◆ **Task material**:
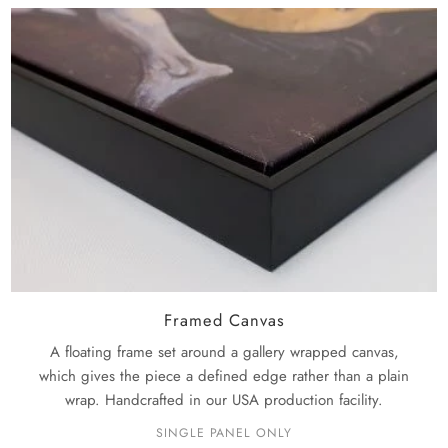
Framed Canvas
A floating frame set around a gallery wrapped canvas,
which gives the piece a defined edge rather than a plain
wrap. Handcrafted in our USA production facility.
SINGLE PANEL ONLY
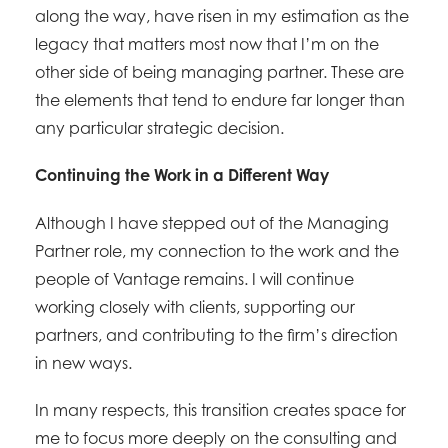
along the way, have risen in my estimation as the
legacy that matters most now that I’m on the
other side of being managing partner. These are
the elements that tend to endure far longer than
any particular strategic decision.
Continuing the Work in a Different Way
Although I have stepped out of the Managing
Partner role, my connection to the work and the
people of Vantage remains. I will continue
working closely with clients, supporting our
partners, and contributing to the firm’s direction
in new ways.
In many respects, this transition creates space for
me to focus more deeply on the consulting and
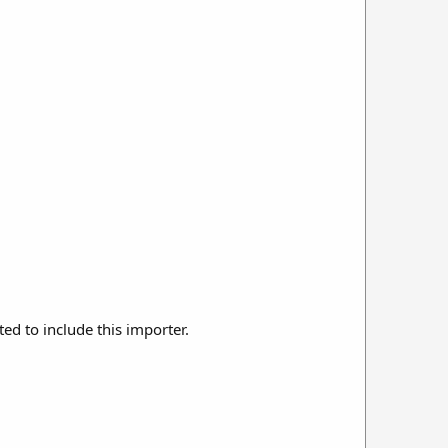
ted to include this importer.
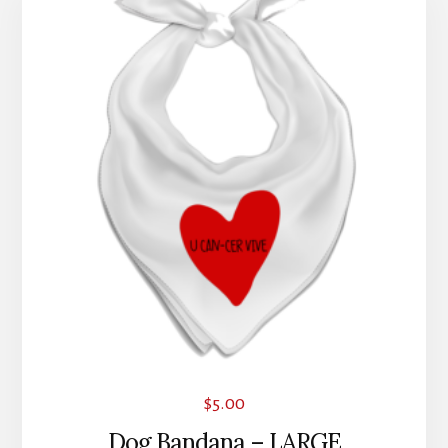
$
5.00
Dog Bandana – LARGE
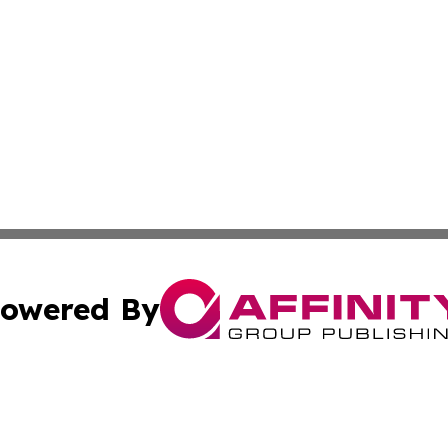
owered By
ubmit Press Release
Terms & Conditions
Copyright/DMCA
c. dba Affinity Group Publishing & Middle East News Disp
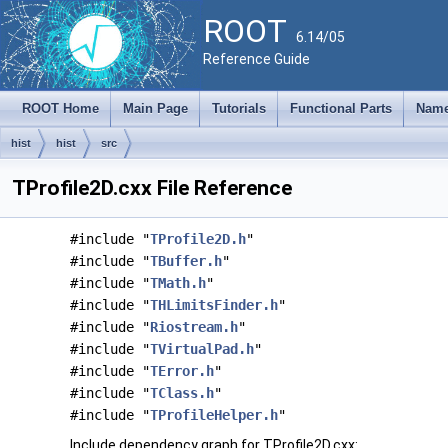
ROOT
6.14/05
Reference Guide
ROOT Home
Main Page
Tutorials
Functional Parts
Name
hist
hist
src
TProfile2D.cxx File Reference
#include "
TProfile2D.h
"
#include "
TBuffer.h
"
#include "
TMath.h
"
#include "
THLimitsFinder.h
"
#include "
Riostream.h
"
#include "
TVirtualPad.h
"
#include "
TError.h
"
#include "
TClass.h
"
#include "
TProfileHelper.h
"
Include dependency graph for TProfile2D.cxx:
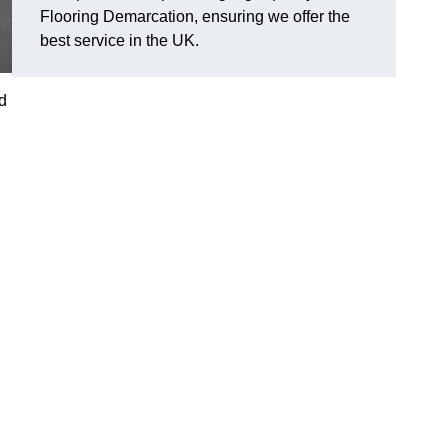
Flooring Demarcation, ensuring we offer the
best service in the UK.
d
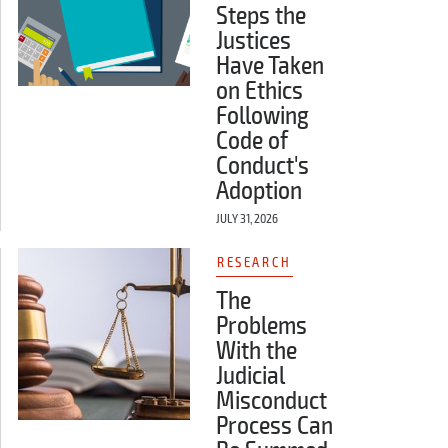
Steps the
Justices
Have Taken
on Ethics
Following
Code of
Conduct's
Adoption
JULY 31, 2026
RESEARCH
The
Problems
With the
Judicial
Misconduct
Process Can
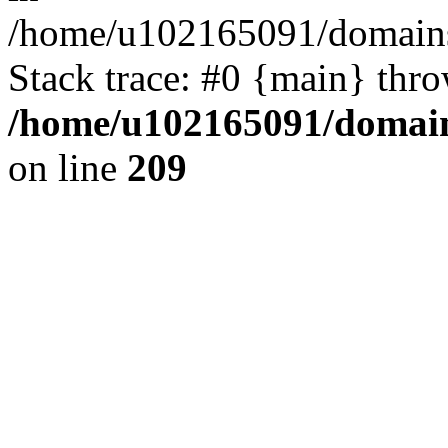
/home/u102165091/domains
Stack trace: #0 {main} thr
/home/u102165091/domain
on line
209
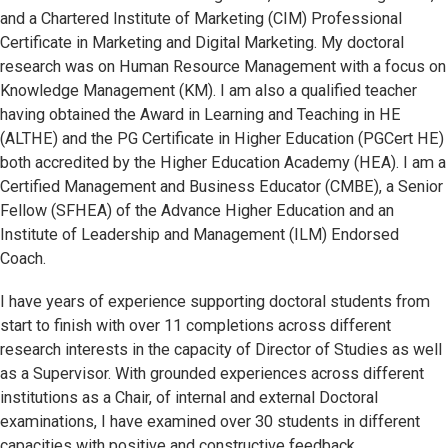
and a Chartered Institute of Marketing (CIM) Professional
Certificate in Marketing and Digital Marketing. My doctoral
research was on Human Resource Management with a focus on
Knowledge Management (KM). I am also a qualified teacher
having obtained the Award in Learning and Teaching in HE
(ALTHE) and the PG Certificate in Higher Education (PGCert HE)
both accredited by the Higher Education Academy (HEA). I am a
Certified Management and Business Educator (CMBE), a Senior
Fellow (SFHEA) of the Advance Higher Education and an
Institute of Leadership and Management (ILM) Endorsed
Coach.
I have years of experience supporting doctoral students from
start to finish with over 11 completions across different
research interests in the capacity of Director of Studies as well
as a Supervisor. With grounded experiences across different
institutions as a Chair, of internal and external Doctoral
examinations, I have examined over 30 students in different
capacities with positive and constructive feedback.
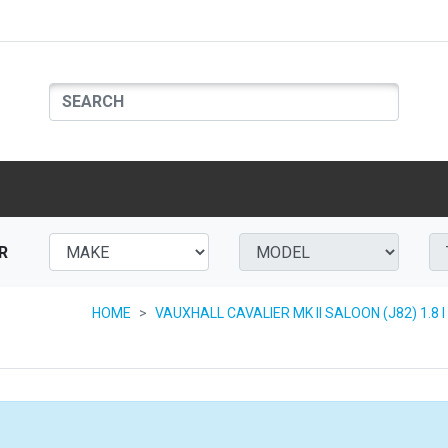
R
HOME
VAUXHALL CAVALIER MK II SALOON (J82) 1.8 I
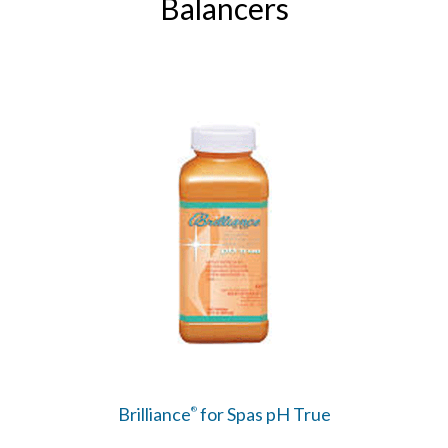
Balancers
Brilliance
for Spas pH True
®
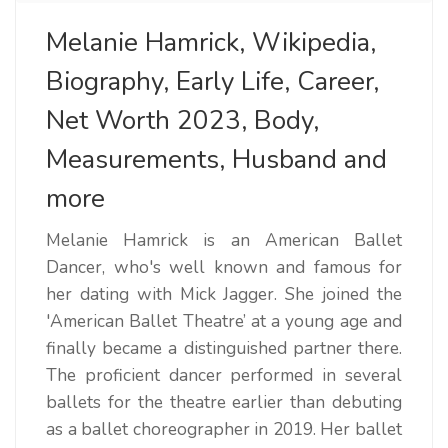
Melanie Hamrick, Wikipedia,
Biography, Early Life, Career,
Net Worth 2023, Body,
Measurements, Husband and
more
Melanie Hamrick is an American Ballet
Dancer, who's well known and famous for
her dating with Mick Jagger. She joined the
'American Ballet Theatre’ at a young age and
finally became a distinguished partner there.
The proficient dancer performed in several
ballets for the theatre earlier than debuting
as a ballet choreographer in 2019. Her ballet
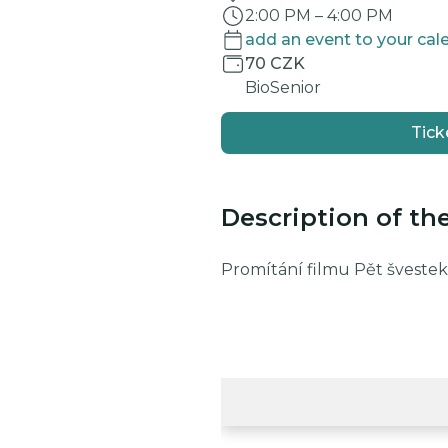
2:00 PM
–
4:00 PM
add an event to your cal
70 CZK
BioSenior
Tick
Description of th
Promítání filmu Pět švestek,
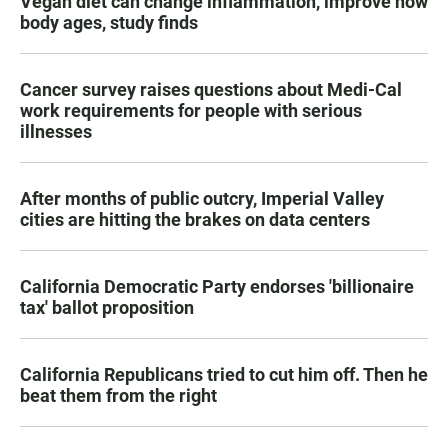
Vegan diet can change inflammation, improve how
body ages, study finds
Cancer survey raises questions about Medi-Cal
work requirements for people with serious
illnesses
After months of public outcry, Imperial Valley
cities are hitting the brakes on data centers
California Democratic Party endorses 'billionaire
tax' ballot proposition
California Republicans tried to cut him off. Then he
beat them from the right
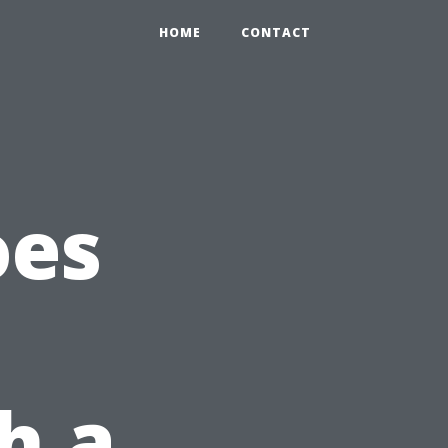
HOME
CONTACT
oes
h a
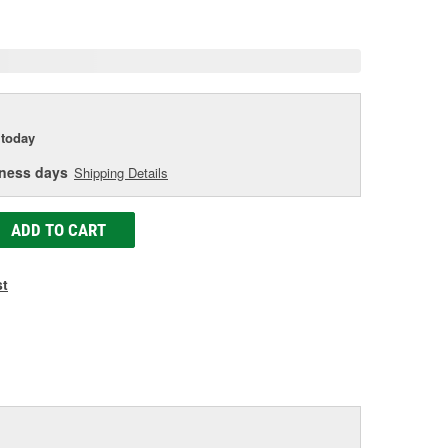
e
today
iness days
Shipping Details
ADD TO CART
st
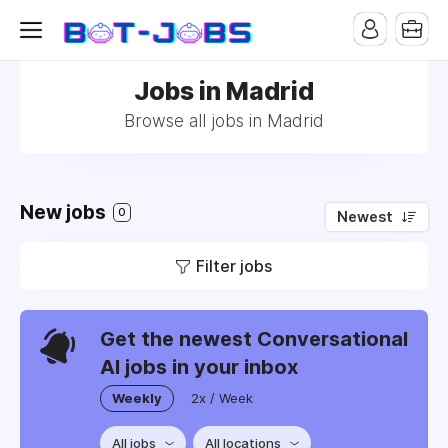
Jobs in Madrid
Browse all jobs in Madrid
New jobs
0
Newest
Filter jobs
Get the newest Conversational
AI jobs in your inbox
Weekly
2x / Week
All jobs
All locations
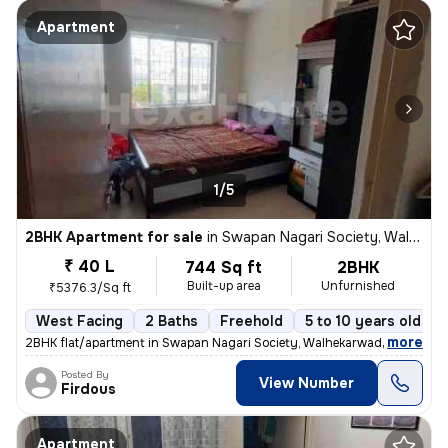
Apartment
1/5
2BHK Apartment for sale
in
Swapan Nagari Society, Walhekarwadi, Pimpri-Chinchwad
₹ 40 L
744 Sq ft
2BHK
Built-up area
Unfurnished
₹5376.3/Sq ft
West Facing
2 Baths
Freehold
5 to 10 years old
,
more
2BHK flat/apartment in Swapan Nagari Society, Walhekarwadi. Unfurnis
Posted By
View Number
Firdous
Apartment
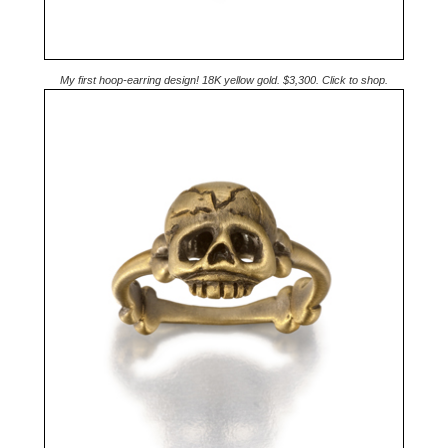
My first hoop-earring design! 18K yellow gold. $3,300. Click to shop.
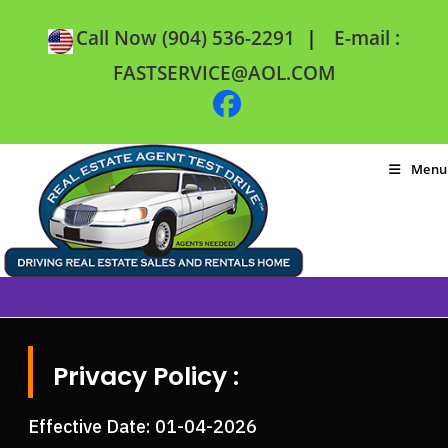
|
Call Now (904) 536-2291
E-mail :
FASTSERVICE@AOL.COM
Menu
Privacy Policy :
Effective Date: 01-04-2026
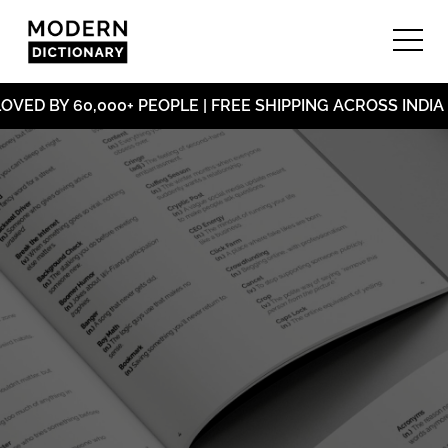
ED BY 60,000+ PEOPLE | FREE SHIPPING ACROSS INDIA 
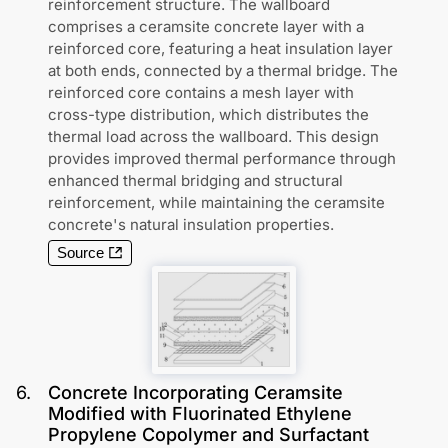
reinforcement structure. The wallboard
comprises a ceramsite concrete layer with a
reinforced core, featuring a heat insulation layer
at both ends, connected by a thermal bridge. The
reinforced core contains a mesh layer with
cross-type distribution, which distributes the
thermal load across the wallboard. This design
provides improved thermal performance through
enhanced thermal bridging and structural
reinforcement, while maintaining the ceramsite
concrete's natural insulation properties.
Source
6
.
Concrete Incorporating Ceramsite
Modified with Fluorinated Ethylene
Propylene Copolymer and Surfactant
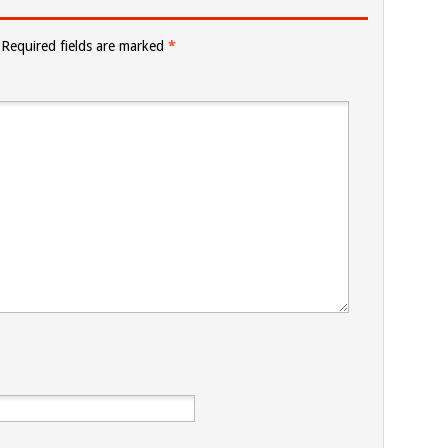
Required fields are marked
*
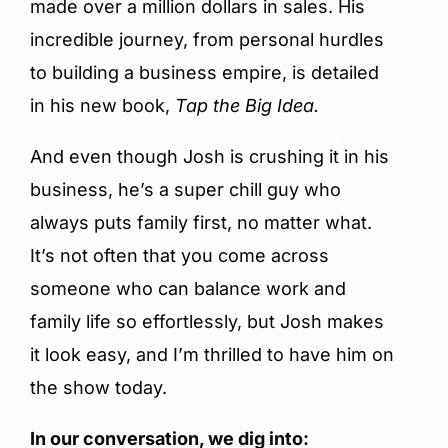
made over a million dollars in sales. His
incredible journey, from personal hurdles
to building a business empire, is detailed
in his new book,
Tap the Big Idea.
And even though Josh is crushing it in his
business, he’s a super chill guy who
always puts family first, no matter what.
It’s not often that you come across
someone who can balance work and
family life so effortlessly, but Josh makes
it look easy, and I’m thrilled to have him on
the show today.
In our conversation, we dig into:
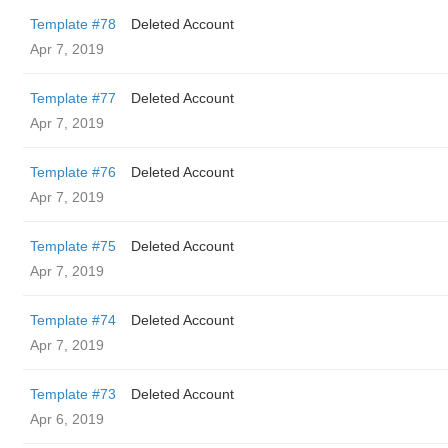
Template #78
Deleted Account
Apr 7, 2019
Template #77
Deleted Account
Apr 7, 2019
Template #76
Deleted Account
Apr 7, 2019
Template #75
Deleted Account
Apr 7, 2019
Template #74
Deleted Account
Apr 7, 2019
Template #73
Deleted Account
Apr 6, 2019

◆ **What you will do**:
Your response should contain each line of the entries above that holds the string "Josh".

◆ **Task result**:
And even though Josh is crushing it in his
family life so effortlessly, but Josh makes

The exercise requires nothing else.